China’s Ministry of Commerce announced the addition of 16 US entities to its export control list, effective from April 4 onward. The move prohibits the export of dual-use items to firms operating in critical sectors including National Defense Science and Technology, Artificial Intelligence, Drones, Aerospace Engineering, and Supply Chain Management. Companies affected must immediately terminate ongoing related business activities and seek approval for any previously contracted exports.
Background: The decision follows escalating tensions in US-China economic relations, marked by the recent US imposition of an additional 34% tariff on Chinese goods, bringing the total tariff to an unprecedented 54%. China’s latest measures reflect its commitment to safeguarding national security and adhering to international non-proliferation standards.

Additional Developments:
- China’s Ministry of Commerce stated that further actions might be considered depending on subsequent US responses and emphasized their desire to stabilize bilateral trade relationships through dialogue.

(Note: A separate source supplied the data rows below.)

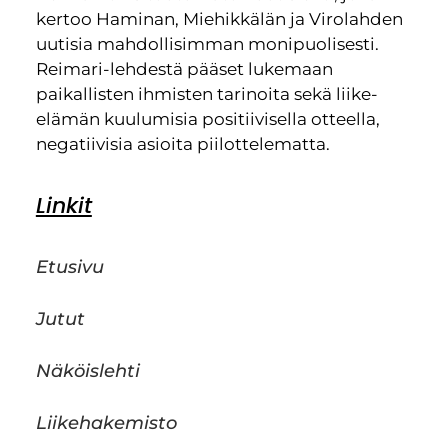
kertoo Haminan, Miehikkälän ja Virolahden
uutisia mahdollisimman monipuolisesti.
Reimari-lehdestä pääset lukemaan
paikallisten ihmisten tarinoita sekä liike-
elämän kuulumisia positiivisella otteella,
negatiivisia asioita piilottelematta.
Linkit
Etusivu
Jutut
Näköislehti
Liikehakemisto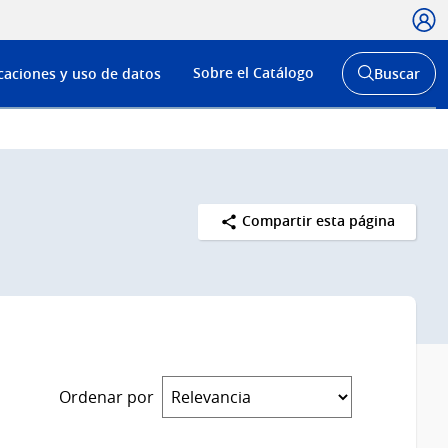
Usua
Menú
Sobre el Catálogo
caciones y uso de datos
Buscar
de
Abrir
buscador
navega
y
Compartir esta página
Ordenar por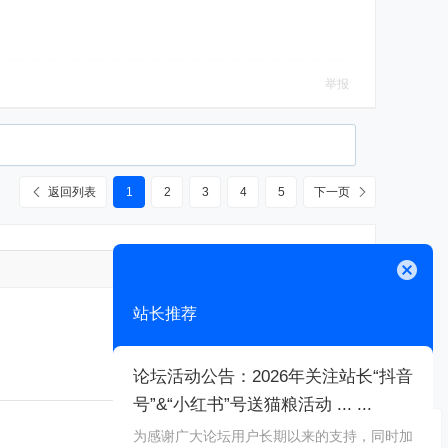
举报
返回列表
1
2
3
4
5
下一页
高级模式
关闭
站长推荐
论坛活动公告：2026年关注站长“抖音
号”&“小红书”号送猫粮活动 ... ...
本版积分规则
为感谢广大论坛用户长期以来的支持，同时加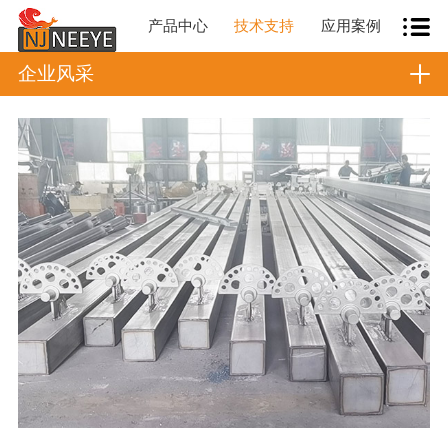
产品中心
技术支持
应用案例
企业风采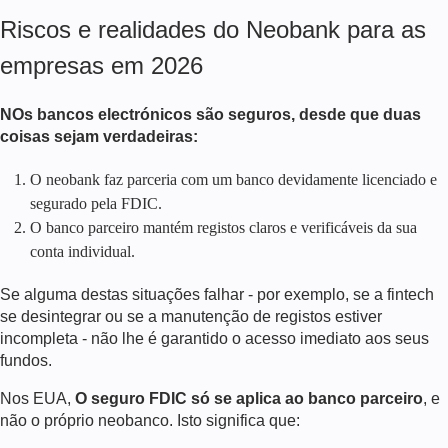
Riscos e realidades do Neobank para as
empresas em
2026
N
Os bancos electrónicos são seguros, desde que duas
coisas sejam verdadeiras:
O neobank faz parceria com um banco devidamente licenciado e
segurado pela FDIC.
O banco parceiro mantém registos claros e verificáveis da sua
conta individual.
Se alguma destas situações falhar - por exemplo, se a fintech
se desintegrar ou se a manutenção de registos estiver
incompleta - não lhe é garantido o acesso imediato aos seus
fundos.
Nos EUA,
O seguro FDIC só se aplica ao banco parceiro
, e
não o próprio neobanco. Isto significa que: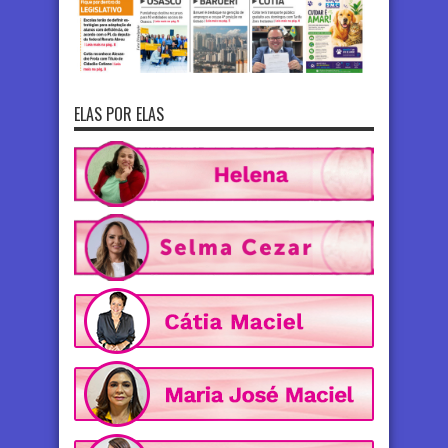
ELAS POR ELAS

- Industry experts warn of potential significant disruptions in the supply chain, particularly impacting technology and aerospace sectors reliant on advanced dual-use components sourced from China.
- The US Department of Commerce has expressed disappointment over China’s decision, describing it as “counterproductive,” and indicated it would assess possible countermeasures.
- Markets reacted negatively to the announcement, with notable declines in stocks related to aerospace, defense, and technology sectors in both Chinese and US exchanges.
- Analysts anticipate further economic ripple effects globally, as companies scramble to reassess supply chain risks and explore alternative procurement strategies in light of these newly imposed export controls.